Wall Street today: Focusing with US stock and Trump tariffs

February 18, 2025
Leave A Reply Cancel Reply

Top Posts

President Trump’s SEC nominee Paul Atkins marries multi-billion dollar roof fortune

December 14, 2024101 Views

20 Most Anticipated Sex Movies of 2025

January 22, 202599 Views

Alice Munro’s Passive Voice | New Yorker

December 23, 202456 Views

How to tell the difference between fake and genuine Adidas Sambas

December 26, 202436 Views
Don't Miss
AI June 1, 2025

Dig into Google Deepmind CEO “Shout Out” Chip Engineers and Openai CEO Sam Altman, Sundar Pichai responds with emojis

Demis Hassabis, CEO of Google Deepmind, has expanded public approval to its chip engineers, highlighting…

Google, Nvidia invests in AI startup Safe Superintelligence, co-founder of Openai Ilya Sutskever

This $30 billion AI startup can be very strange by a man who said that neural networks may already be aware of it

As Deepseek and ChatGpt Surge, is Delhi behind?

Subscribe to Updates

Subscribe to our newsletter and never miss our latest news

Subscribe my Newsletter for New Posts & tips Let's stay updated!

About Us
About Us

Welcome to Karachi Chronicle, your go-to source for the latest and most insightful updates across a range of topics that matter most in today’s fast-paced world.
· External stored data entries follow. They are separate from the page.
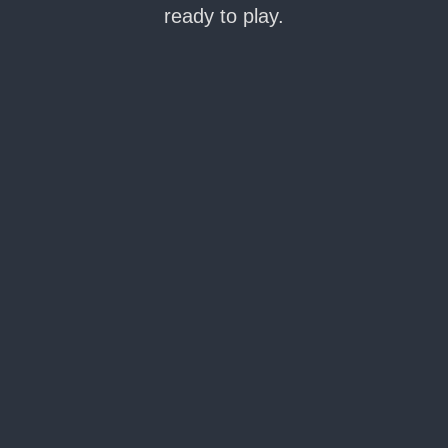
ready to play.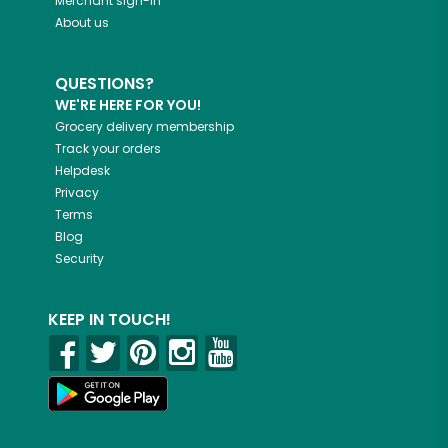
Merchant sign-in
About us
QUESTIONS?
WE'RE HERE FOR YOU!
Grocery delivery membership
Track your orders
Helpdesk
Privacy
Terms
Blog
Security
KEEP IN TOUCH!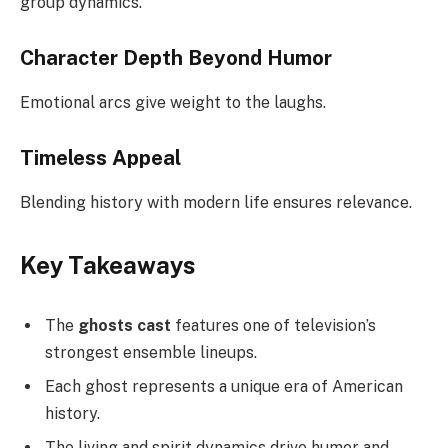
group dynamics.
Character Depth Beyond Humor
Emotional arcs give weight to the laughs.
Timeless Appeal
Blending history with modern life ensures relevance.
Key Takeaways
The
ghosts cast
features one of television’s
strongest ensemble lineups.
Each ghost represents a unique era of American
history.
The living and spirit dynamics drive humor and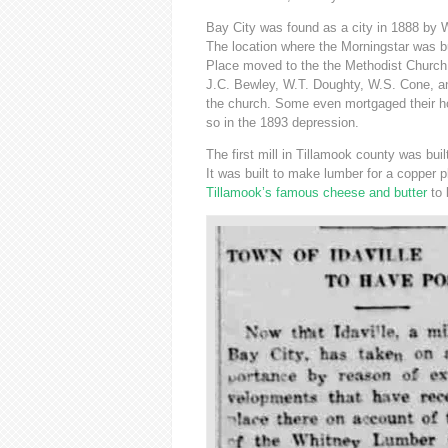
Bay City was found as a city in 1888 by W
The location where the Morningstar was b
Place moved to the the Methodist Church b
J.C. Bewley, W.T. Doughty, W.S. Cone, an
the church. Some even mortgaged their h
so in the 1893 depression.
The first mill in Tillamook county was b
It was built to make lumber for a copper 
Tillamook’s famous cheese and butter
to 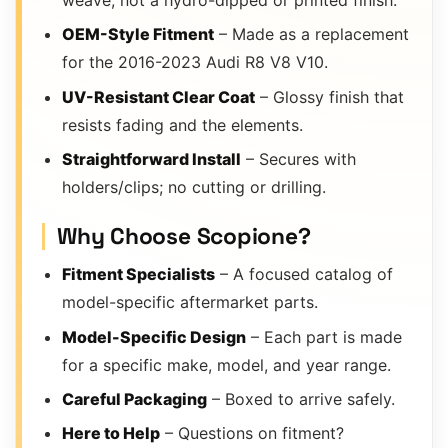
weave, not a hydro-dipped or printed finish.
OEM-Style Fitment
– Made as a replacement
for the 2016-2023 Audi R8 V8 V10.
UV-Resistant Clear Coat
– Glossy finish that
resists fading and the elements.
Straightforward Install
– Secures with
holders/clips; no cutting or drilling.
Why Choose Scopione?
Fitment Specialists
– A focused catalog of
model-specific aftermarket parts.
Model-Specific Design
– Each part is made
for a specific make, model, and year range.
Careful Packaging
– Boxed to arrive safely.
Here to Help
– Questions on fitment?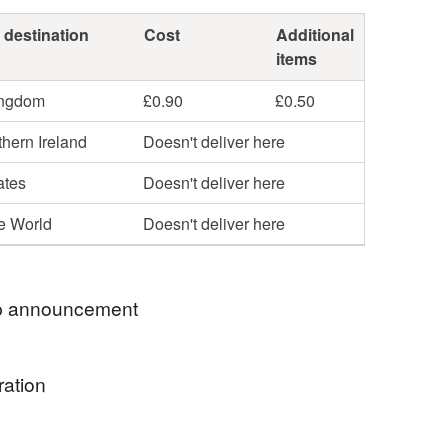
 destination
Cost
Additional
items
ingdom
£0.90
£0.50
hern Ireland
Doesn't deliver here
ates
Doesn't deliver here
he World
Doesn't deliver here
 announcement
ration
o my little stationery shop. If you would like any
sonalised please leave me a message at time of
ic,ribbon,buttons and threads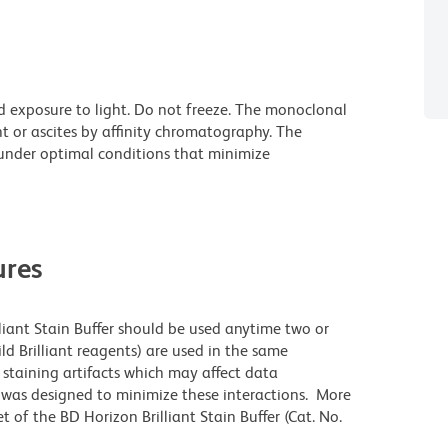
d exposure to light. Do not freeze. The monoclonal
t or ascites by affinity chromatography. The
nder optimal conditions that minimize
res
lliant Stain Buffer should be used anytime two or
ld Brilliant reagents) are used in the same
staining artifacts which may affect data
r was designed to minimize these interactions. More
 of the BD Horizon Brilliant Stain Buffer (Cat. No.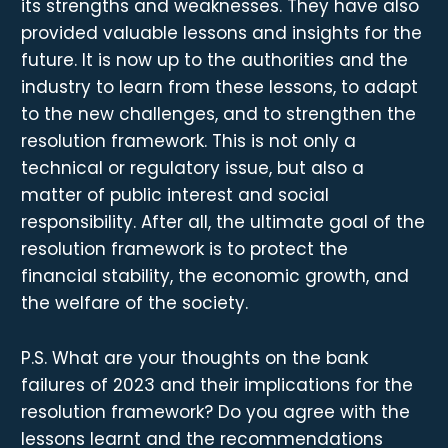
its strengths and weaknesses. They have also
provided valuable lessons and insights for the
future. It is now up to the authorities and the
industry to learn from these lessons, to adapt
to the new challenges, and to strengthen the
resolution framework. This is not only a
technical or regulatory issue, but also a
matter of public interest and social
responsibility. After all, the ultimate goal of the
resolution framework is to protect the
financial stability, the economic growth, and
the welfare of the society.
P.S. What are your thoughts on the bank
failures of 2023 and their implications for the
resolution framework? Do you agree with the
lessons learnt and the recommendations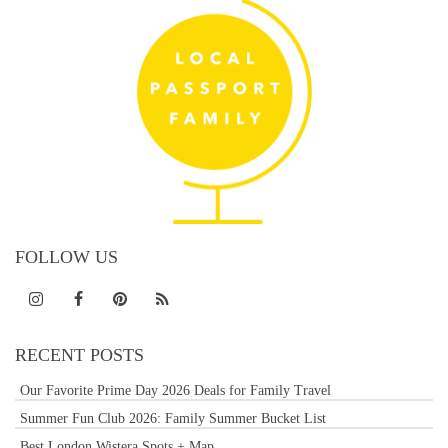
FOLLOW US
RECENT POSTS
Our Favorite Prime Day 2026 Deals for Family Travel
Summer Fun Club 2026: Family Summer Bucket List
Best London Wistera Spots + Map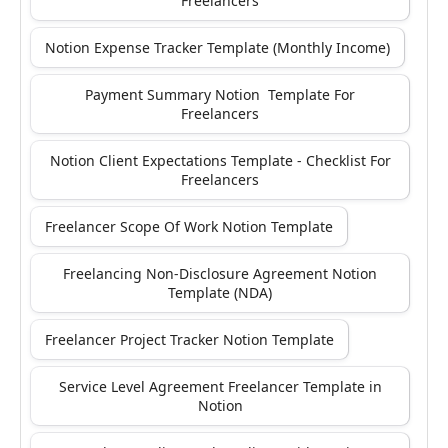
Freelancers
Notion Expense Tracker Template (Monthly Income)
Payment Summary Notion Template For
Freelancers
Notion Client Expectations Template - Checklist For
Freelancers
Freelancer Scope Of Work Notion Template
Freelancing Non-Disclosure Agreement Notion
Template (NDA)
Freelancer Project Tracker Notion Template
Service Level Agreement Freelancer Template in
Notion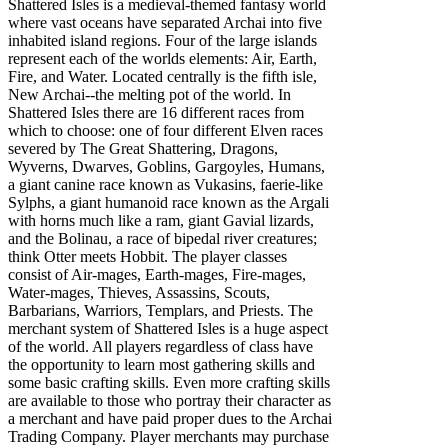
Shattered Isles is a medieval-themed fantasy world
where vast oceans have separated Archai into five
inhabited island regions. Four of the large islands
represent each of the worlds elements: Air, Earth,
Fire, and Water. Located centrally is the fifth isle,
New Archai--the melting pot of the world. In
Shattered Isles there are 16 different races from
which to choose: one of four different Elven races
severed by The Great Shattering, Dragons,
Wyverns, Dwarves, Goblins, Gargoyles, Humans,
a giant canine race known as Vukasins, faerie-like
Sylphs, a giant humanoid race known as the Argali
with horns much like a ram, giant Gavial lizards,
and the Bolinau, a race of bipedal river creatures;
think Otter meets Hobbit. The player classes
consist of Air-mages, Earth-mages, Fire-mages,
Water-mages, Thieves, Assassins, Scouts,
Barbarians, Warriors, Templars, and Priests. The
merchant system of Shattered Isles is a huge aspect
of the world. All players regardless of class have
the opportunity to learn most gathering skills and
some basic crafting skills. Even more crafting skills
are available to those who portray their character as
a merchant and have paid proper dues to the Archai
Trading Company. Player merchants may purchase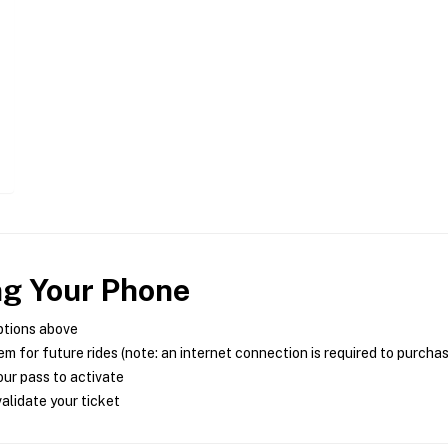
ng Your Phone
ptions above
m for future rides (note: an internet connection is required to purcha
ur pass to activate
alidate your ticket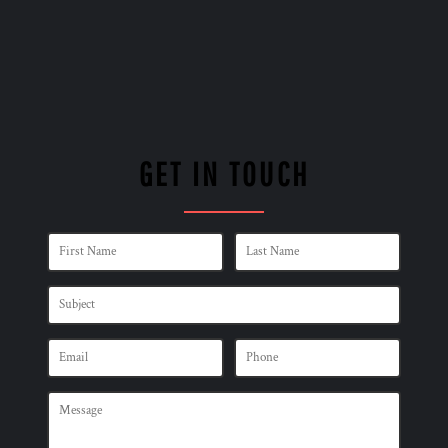
GET IN TOUCH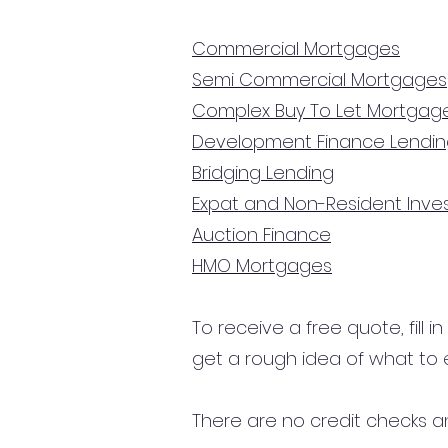
Commercial Mortgages
Semi Commercial Mortgages
Complex Buy To Let Mortgag
Development Finance Lendi
Bridging Lending
Expat and Non-Resident Inv
Auction Finance
HMO Mortgages
To receive a free quote, fill i
get a rough idea of what to 
There are no credit checks an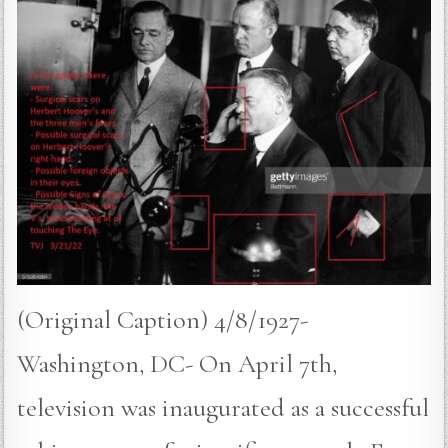
(Original Caption) 4/8/1927-
Washington, DC- On April 7th,
television was inaugurated as a successful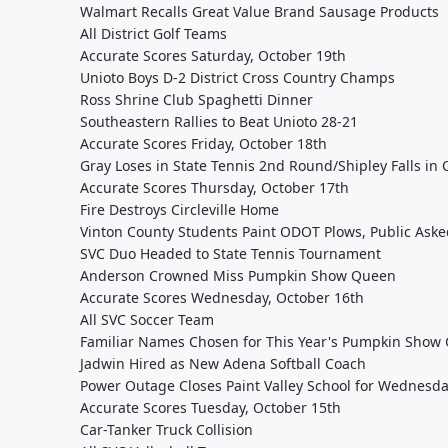
Walmart Recalls Great Value Brand Sausage Products
All District Golf Teams
Accurate Scores Saturday, October 19th
Unioto Boys D-2 District Cross Country Champs
Ross Shrine Club Spaghetti Dinner
Southeastern Rallies to Beat Unioto 28-21
Accurate Scores Friday, October 18th
Gray Loses in State Tennis 2nd Round/Shipley Falls i
Accurate Scores Thursday, October 17th
Fire Destroys Circleville Home
Vinton County Students Paint ODOT Plows, Public Asked
SVC Duo Headed to State Tennis Tournament
Anderson Crowned Miss Pumpkin Show Queen
Accurate Scores Wednesday, October 16th
All SVC Soccer Team
Familiar Names Chosen for This Year's Pumpkin Show 
Jadwin Hired as New Adena Softball Coach
Power Outage Closes Paint Valley School for Wednesd
Accurate Scores Tuesday, October 15th
Car-Tanker Truck Collision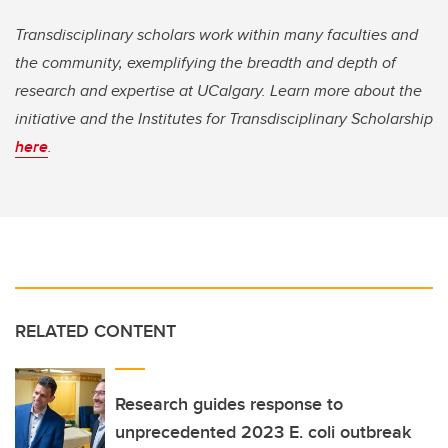
Transdisciplinary scholars work within many faculties and
the community, exemplifying the breadth and depth of
research and expertise at UCalgary. Learn more about the
initiative and the Institutes for Transdisciplinary Scholarship
here
.
RELATED CONTENT
Research guides response to
unprecedented 2023 E. coli outbreak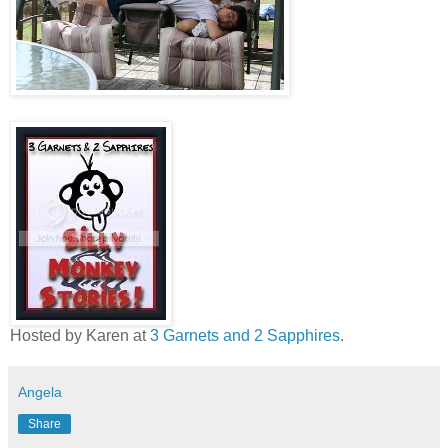
Hosted by Karen at
3 Garnets and 2 Sapphires
.
Angela
Share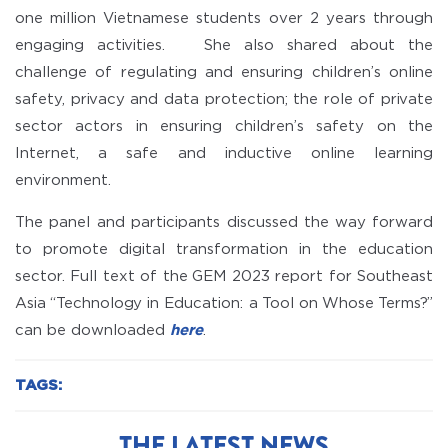
one million Vietnamese students over 2 years through
engaging activities. She also shared about the
challenge of regulating and ensuring children’s online
safety, privacy and data protection; the role of private
sector actors in ensuring children’s safety on the
Internet, a safe and inductive online learning
environment.
The panel and participants discussed the way forward
to promote digital transformation in the education
sector. Full text of the GEM 2023 report for Southeast
Asia “Technology in Education: a Tool on Whose Terms?”
can be downloaded
here
.
TAGS:
THE LATEST NEWS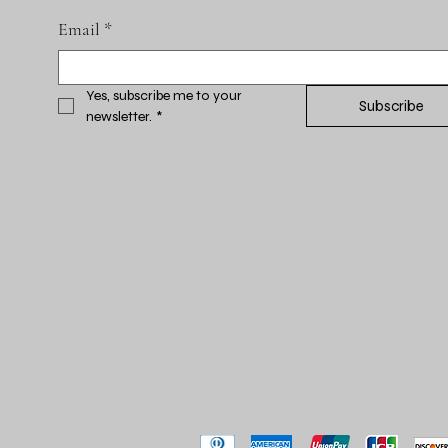
Email
*
Yes, subscribe me to your 
Subscribe
newsletter.
*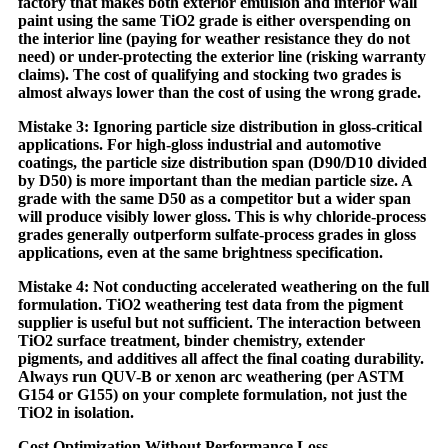
factory that makes both exterior emulsion and interior wall
paint using the same TiO2 grade is either overspending on
the interior line (paying for weather resistance they do not
need) or under-protecting the exterior line (risking warranty
claims). The cost of qualifying and stocking two grades is
almost always lower than the cost of using the wrong grade.
Mistake 3: Ignoring particle size distribution in gloss-critical
applications. For high-gloss industrial and automotive
coatings, the particle size distribution span (D90/D10 divided
by D50) is more important than the median particle size. A
grade with the same D50 as a competitor but a wider span
will produce visibly lower gloss. This is why chloride-process
grades generally outperform sulfate-process grades in gloss
applications, even at the same brightness specification.
Mistake 4: Not conducting accelerated weathering on the full
formulation. TiO2 weathering test data from the pigment
supplier is useful but not sufficient. The interaction between
TiO2 surface treatment, binder chemistry, extender
pigments, and additives all affect the final coating durability.
Always run QUV-B or xenon arc weathering (per ASTM
G154 or G155) on your complete formulation, not just the
TiO2 in isolation.
Cost Optimization Without Performance Loss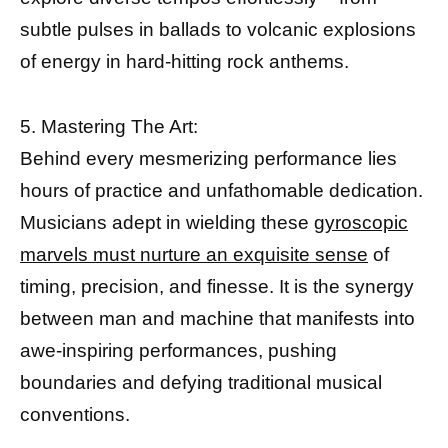
subtle pulses in ballads to volcanic explosions
of energy in hard-hitting rock anthems.
5. Mastering The Art:
Behind every mesmerizing performance lies
hours of practice and unfathomable dedication.
Musicians adept in wielding these
gyroscopic
marvels must nurture an exquisite sense
of
timing, precision, and finesse. It is the synergy
between man and machine that manifests into
awe-inspiring performances, pushing
boundaries and defying traditional musical
conventions.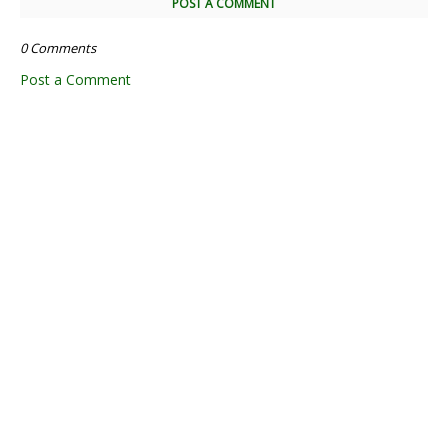
POST A COMMENT
0 Comments
Post a Comment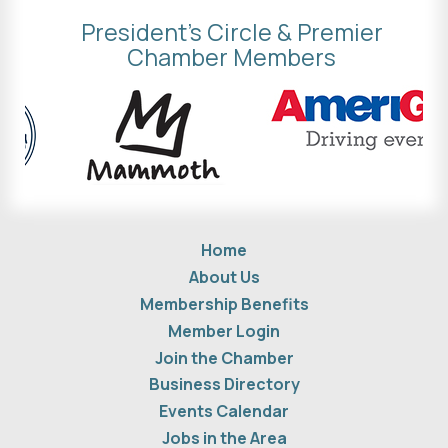
President's Circle & Premier
Chamber Members
Home
About Us
Membership Benefits
Member Login
Join the Chamber
Business Directory
Events Calendar
Jobs in the Area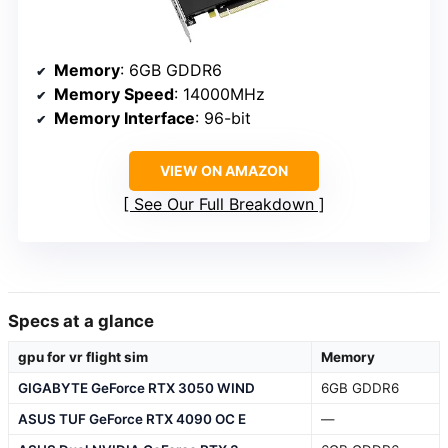
Memory
: 6GB GDDR6
Memory Speed
: 14000MHz
Memory Interface
: 96-bit
VIEW ON AMAZON
See Our Full Breakdown
Specs at a glance
gpu for vr flight sim
Memory
GIGABYTE GeForce RTX 3050 WIND
6GB GDDR6
ASUS TUF GeForce RTX 4090 OC E
—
We are dedicated to delivering timely, accurate, and engaging content that covers a variety of subjects including Sports, Politics, World Affairs, Entertainment, and the ever-evolving field of Artificial Intelligence.

Facebook X (Twitter) Pinterest YouTube WhatsApp
Our Picks

Three times more fatal! Thanks to the SIC, China’s J-20 stealth fighters can now detect enemy jets at distances such as F-35, F-22, and more.

Chinese researchers release the world’s first fully automated AI-based processor chip design system

Today’s Earthquake: Massive Trembling 3.8 Jorz Afghanistan

Most Popular

ATUA AI (TUA) develops cutting-edge AI infrastructure to optimize distributed operations

October 11, 20020 Views

10 things you should never say to an AI chatbot

November 10, 20040 Views

Character.AI faces lawsuit over child safety concerns

December 12, 20050 Views
© 2025 karachichronicle. Designed by karachichronicle.
  • Home
  • About us
  • Advertise
  • Contact us
  • DMCA
  • Privacy Policy
  • Terms & Conditions

Type above and press Enter to search. Press Esc to cancel.